**** THE INPUT ****
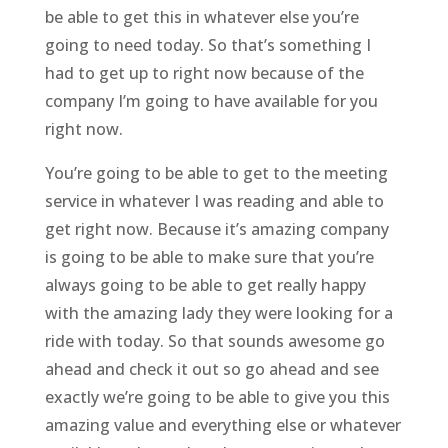
be able to get this in whatever else you’re
going to need today. So that’s something I
had to get up to right now because of the
company I’m going to have available for you
right now.
You’re going to be able to get to the meeting
service in whatever I was reading and able to
get right now. Because it’s amazing company
is going to be able to make sure that you’re
always going to be able to get really happy
with the amazing lady they were looking for a
ride with today. So that sounds awesome go
ahead and check it out so go ahead and see
exactly we’re going to be able to give you this
amazing value and everything else or whatever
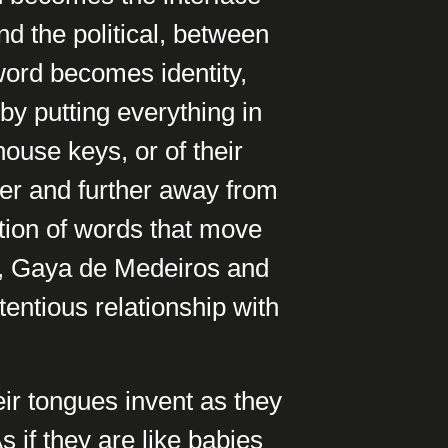
d the political, between
 word becomes identity,
 by putting everything in
house keys, or of their
er and further away from
ction of words that move
de, Gaya de Medeiros and
entious relationship with
ir tongues invent as they
s if they are like babies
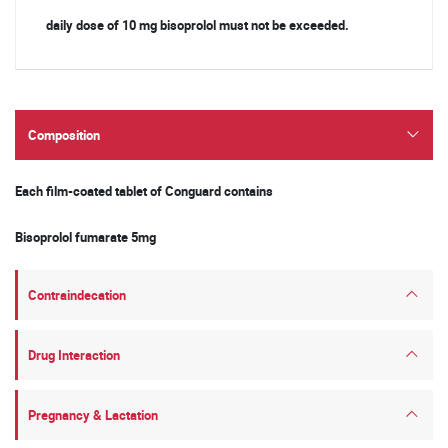
daily dose of 10 mg bisoprolol must not be exceeded.
Composition
Each ﬁlm-coated tablet of Conguard contains
Bisoprolol fumarate 5mg
Contraindecation
Drug Interaction
Pregnancy & Lactation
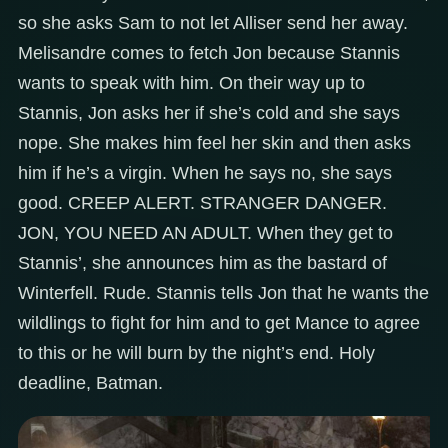
so she asks Sam to not let Alliser send her away.
Melisandre comes to fetch Jon because Stannis
wants to speak with him. On their way up to
Stannis, Jon asks her if she’s cold and she says
nope. She makes him feel her skin and then asks
him if he’s a virgin. When he says no, she says
good. CREEP ALERT. STRANGER DANGER.
JON, YOU NEED AN ADULT. When they get to
Stannis’, she announces him as the bastard of
Winterfell. Rude. Stannis tells Jon that he wants the
wildlings to fight for him and to get Mance to agree
to this or he will burn by the night’s end. Holy
deadline, Batman.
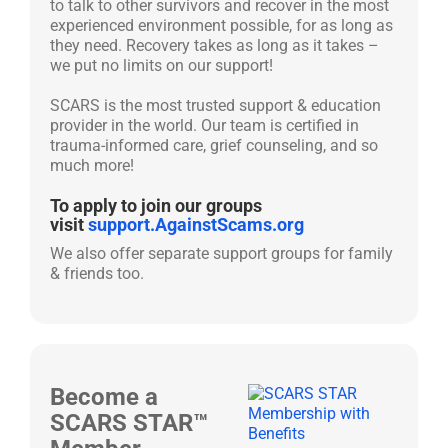
to talk to other survivors and recover in the most
experienced environment possible, for as long as
they need. Recovery takes as long as it takes –
we put no limits on our support!
SCARS is the most trusted support & education
provider in the world. Our team is certified in
trauma-informed care, grief counseling, and so
much more!
To apply to join our groups
visit
support.AgainstScams.org
We also offer separate support groups for family
& friends too.
Become a
SCARS STAR™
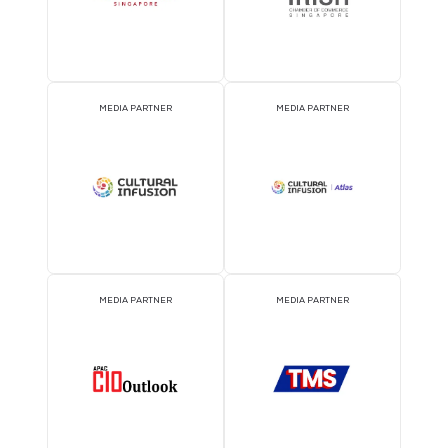
EVENT PARTNER
EVENT PARTNER
EVENT PARTNER
EVENT PARTNER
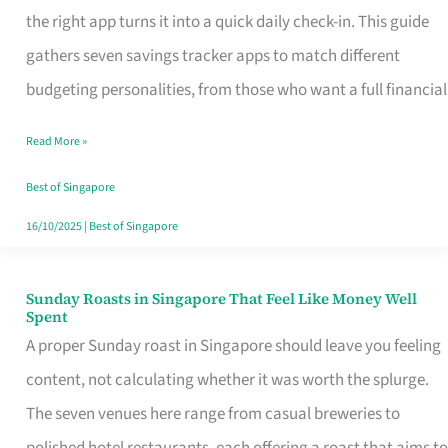
Tracker
the right app turns it into a quick daily check-in. This guide
App
gathers seven savings tracker apps to match different
for
budgeting personalities, from those who want a full financial
Every
Read More »
Singaporean’s
Budget
Best of Singapore
Style
16/10/2025
|
Best of Singapore
Sunday Roasts in Singapore That Feel Like Money Well
Sunday
Spent
Roasts
A proper Sunday roast in Singapore should leave you feeling
in
content, not calculating whether it was worth the splurge.
Singapore
The seven venues here range from casual breweries to
That
polished hotel restaurants, each offering a roast that aims to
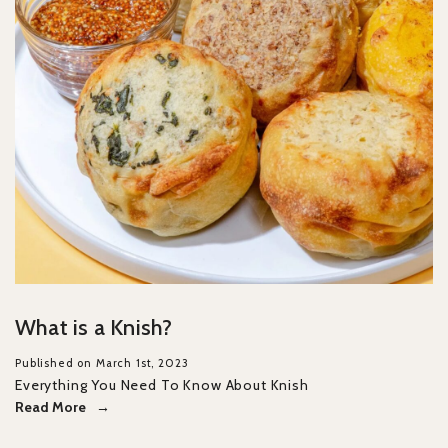
What is a Knish?
Published on March 1st, 2023
Everything You Need To Know About Knish
Read More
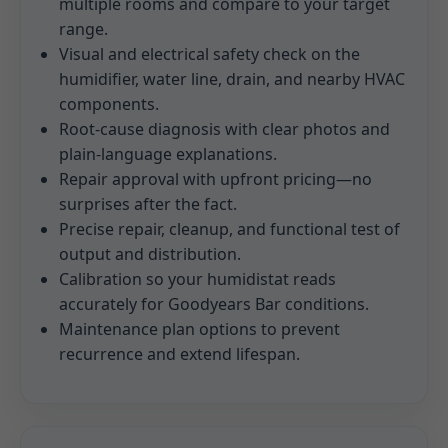
multiple rooms and compare to your target
range.
Visual and electrical safety check on the
humidifier, water line, drain, and nearby HVAC
components.
Root-cause diagnosis with clear photos and
plain-language explanations.
Repair approval with upfront pricing—no
surprises after the fact.
Precise repair, cleanup, and functional test of
output and distribution.
Calibration so your humidistat reads
accurately for Goodyears Bar conditions.
Maintenance plan options to prevent
recurrence and extend lifespan.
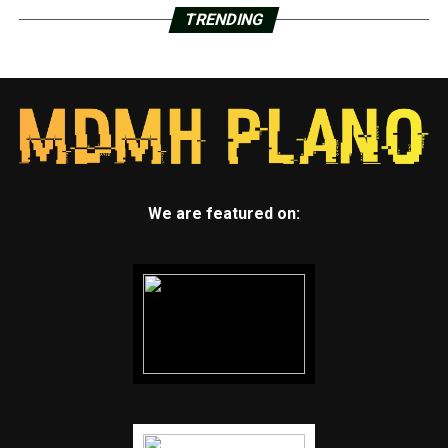
TRENDING
We are featured on:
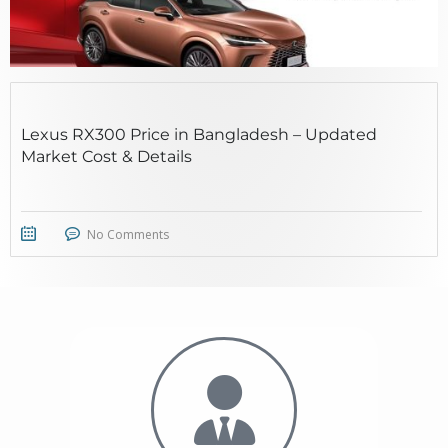
Lexus RX300 Price in Bangladesh – Updated
Market Cost & Details
No Comments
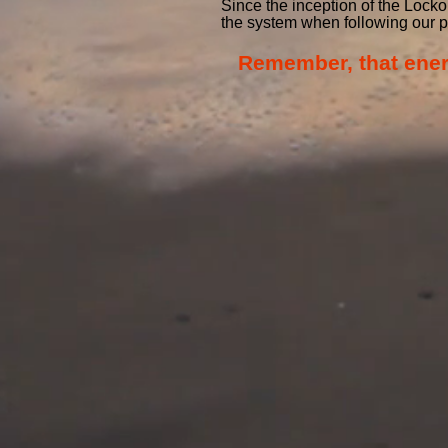
Since the inception of the Lock
the system when following our 
Remember, that energy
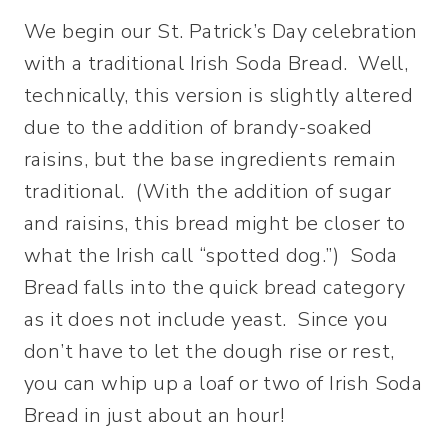
We begin our St. Patrick’s Day celebration
with a traditional Irish Soda Bread. Well,
technically, this version is slightly altered
due to the addition of brandy-soaked
raisins, but the base ingredients remain
traditional. (With the addition of sugar
and raisins, this bread might be closer to
what the Irish call “spotted dog.”) Soda
Bread falls into the quick bread category
as it does not include yeast. Since you
don’t have to let the dough rise or rest,
you can whip up a loaf or two of Irish Soda
Bread in just about an hour!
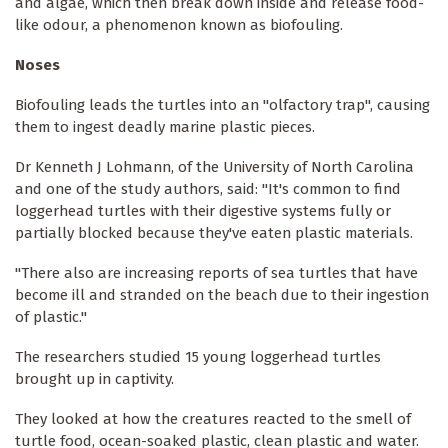
and algae, which then break down inside and release food-
like odour, a phenomenon known as biofouling.
Noses
Biofouling leads the turtles into an "olfactory trap", causing
them to ingest deadly marine plastic pieces.
Dr Kenneth J Lohmann, of the University of North Carolina
and one of the study authors, said: "It's common to find
loggerhead turtles with their digestive systems fully or
partially blocked because they've eaten plastic materials.
"There also are increasing reports of sea turtles that have
become ill and stranded on the beach due to their ingestion
of plastic."
The researchers studied 15 young loggerhead turtles
brought up in captivity.
They looked at how the creatures reacted to the smell of
turtle food, ocean-soaked plastic, clean plastic and water.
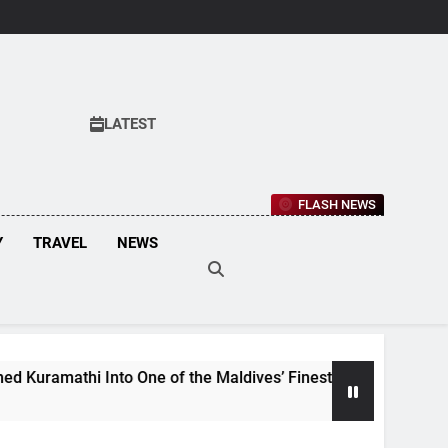
LATEST
FLASH NEWS
Y
TRAVEL
NEWS
nto One of the Maldives’ Finest Culinary Destinations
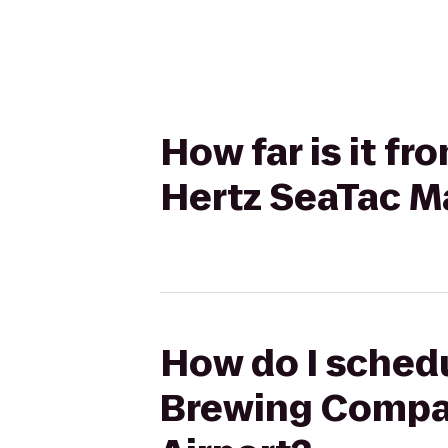
How far is it 
Hertz SeaTac Ma
How do I schedu
Brewing Company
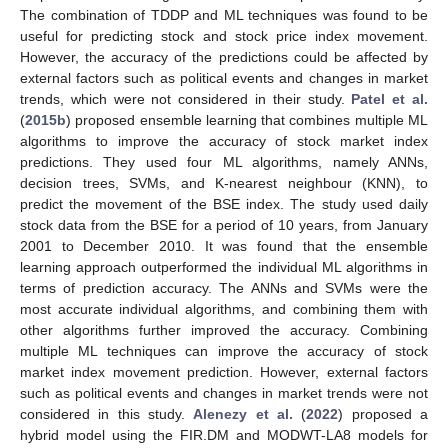
The combination of TDDP and ML techniques was found to be
useful for predicting stock and stock price index movement.
However, the accuracy of the predictions could be affected by
external factors such as political events and changes in market
trends, which were not considered in their study.
Patel et al.
(
2015b
) proposed ensemble learning that combines multiple ML
algorithms to improve the accuracy of stock market index
predictions. They used four ML algorithms, namely ANNs,
decision trees, SVMs, and K-nearest neighbour (KNN), to
predict the movement of the BSE index. The study used daily
stock data from the BSE for a period of 10 years, from January
2001 to December 2010. It was found that the ensemble
learning approach outperformed the individual ML algorithms in
terms of prediction accuracy. The ANNs and SVMs were the
most accurate individual algorithms, and combining them with
other algorithms further improved the accuracy. Combining
multiple ML techniques can improve the accuracy of stock
market index movement prediction. However, external factors
such as political events and changes in market trends were not
considered in this study.
Alenezy et al.
(
2022
) proposed a
hybrid model using the FIR.DM and MODWT-LA8 models for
****
**WHAT NEEDS TO BE DONE**
Your answer should copy the listing word for word, with no pictures in it.

**WRITTEN RESPONSE**
be able to get this in whatever else you’re
going to need today. So that’s something I
had to get up to right now because of the
company I’m going to have available for you
right now.
You’re going to be able to get to the meeting
service in whatever I was reading and able to
get right now. Because it’s amazing company
is going to be able to make sure that you’re
always going to be able to get really happy
with the amazing lady they were looking for a
ride with today. So that sounds awesome go
ahead and check it out so go ahead and see
exactly we’re going to be able to give you this
amazing value and everything else or whatever
d the political, between
 word becomes identity,
 by putting everything in
house keys, or of their
er and further away from
ction of words that move
de, Gaya de Medeiros and
entious relationship with
ir tongues invent as they
s if they are like babies
daily dose of 10 mg bisoprolol must not be exceeded.
Composition
Each ﬁlm-coated tablet of Conguard contains
Bisoprolol fumarate 5mg
Contraindecation
Drug Interaction
Pregnancy & Lactation
so she asks Sam to not let Alliser send her away.
Melisandre comes to fetch Jon because Stannis
wants to speak with him. On their way up to
Stannis, Jon asks her if she’s cold and she says
nope. She makes him feel her skin and then asks
him if he’s a virgin. When he says no, she says
good. CREEP ALERT. STRANGER DANGER.
JON, YOU NEED AN ADULT. When they get to
Stannis’, she announces him as the bastard of
Winterfell. Rude. Stannis tells Jon that he wants the
wildlings to fight for him and to get Mance to agree
to this or he will burn by the night’s end. Holy
deadline, Batman.
to talk to other survivors and recover in the most
experienced environment possible, for as long as
they need. Recovery takes as long as it takes –
we put no limits on our support!
SCARS is the most trusted support & education
provider in the world. Our team is certified in
trauma-informed care, grief counseling, and so
much more!
To apply to join our groups
visit
support.AgainstScams.org
We also offer separate support groups for family
& friends too.
Become a
SCARS STAR™
EVENT PARTNER
EVENT PARTNER
EVENT PARTNER
EVENT PARTNER
Tracker
the right app turns it into a quick daily check-in. This guide
App
gathers seven savings tracker apps to match different
for
budgeting personalities, from those who want a full financial
Every
Read More »
Singaporean’s
Budget
Best of Singapore
Style
16/10/2025
|
Best of Singapore
Sunday Roasts in Singapore That Feel Like Money Well
Sunday
Spent
Roasts
A proper Sunday roast in Singapore should leave you feeling
in
content, not calculating whether it was worth the splurge.
Singapore
The seven venues here range from casual breweries to
That
polished hotel restaurants, each offering a roast that aims to
What is a Knish?
Published on March 1st, 2023
Everything You Need To Know About Knish
Read More
multiple rooms and compare to your target
range.
Visual and electrical safety check on the
humidifier, water line, drain, and nearby HVAC
components.
Root-cause diagnosis with clear photos and
plain-language explanations.
Repair approval with upfront pricing—no
surprises after the fact.
Precise repair, cleanup, and functional test of
output and distribution.
Calibration so your humidistat reads
accurately for Goodyears Bar conditions.
Maintenance plan options to prevent
recurrence and extend lifespan.
TRENDING
We are featured on:
Lexus RX300 Price in Bangladesh – Updated
Market Cost & Details
No Comments
Since the inception of the Lock
the system when following our 
Remember, that energy
We begin our St. Patrick’s Day celebration
with a traditional Irish Soda Bread. Well,
technically, this version is slightly altered
due to the addition of brandy-soaked
raisins, but the base ingredients remain
traditional. (With the addition of sugar
and raisins, this bread might be closer to
what the Irish call “spotted dog.”) Soda
Bread falls into the quick bread category
as it does not include yeast. Since you
don’t have to let the dough rise or rest,
you can whip up a loaf or two of Irish Soda
Bread in just about an hour!
and algae, which then break down inside and release food-
like odour, a phenomenon known as biofouling.
Noses
Biofouling leads the turtles into an "olfactory trap", causing
them to ingest deadly marine plastic pieces.
Dr Kenneth J Lohmann, of the University of North Carolina
and one of the study authors, said: "It's common to find
loggerhead turtles with their digestive systems fully or
partially blocked because they've eaten plastic materials.
"There also are increasing reports of sea turtles that have
become ill and stranded on the beach due to their ingestion
of plastic."
The researchers studied 15 young loggerhead turtles
brought up in captivity.
They looked at how the creatures reacted to the smell of
turtle food, ocean-soaked plastic, clean plastic and water.
LATEST
FLASH NEWS
Y
TRAVEL
NEWS
nto One of the Maldives’ Finest Culinary Destinations
How far is it 
Hertz SeaTac Ma
How do I schedu
Brewing Company
The combination of TDDP and ML techniques was found to be
useful for predicting stock and stock price index movement.
However, the accuracy of the predictions could be affected by
external factors such as political events and changes in market
trends, which were not considered in their study.
Patel et al.
(
2015b
) proposed ensemble learning that combines multiple ML
algorithms to improve the accuracy of stock market index
predictions. They used four ML algorithms, namely ANNs,
decision trees, SVMs, and K-nearest neighbour (KNN), to
predict the movement of the BSE index. The study used daily
stock data from the BSE for a period of 10 years, from January
2001 to December 2010. It was found that the ensemble
learning approach outperformed the individual ML algorithms in
terms of prediction accuracy. The ANNs and SVMs were the
most accurate individual algorithms, and combining them with
other algorithms further improved the accuracy. Combining
multiple ML techniques can improve the accuracy of stock
market index movement prediction. However, external factors
such as political events and changes in market trends were not
considered in this study.
Alenezy et al.
(
2022
) proposed a
hybrid model using the FIR.DM and MODWT-LA8 models for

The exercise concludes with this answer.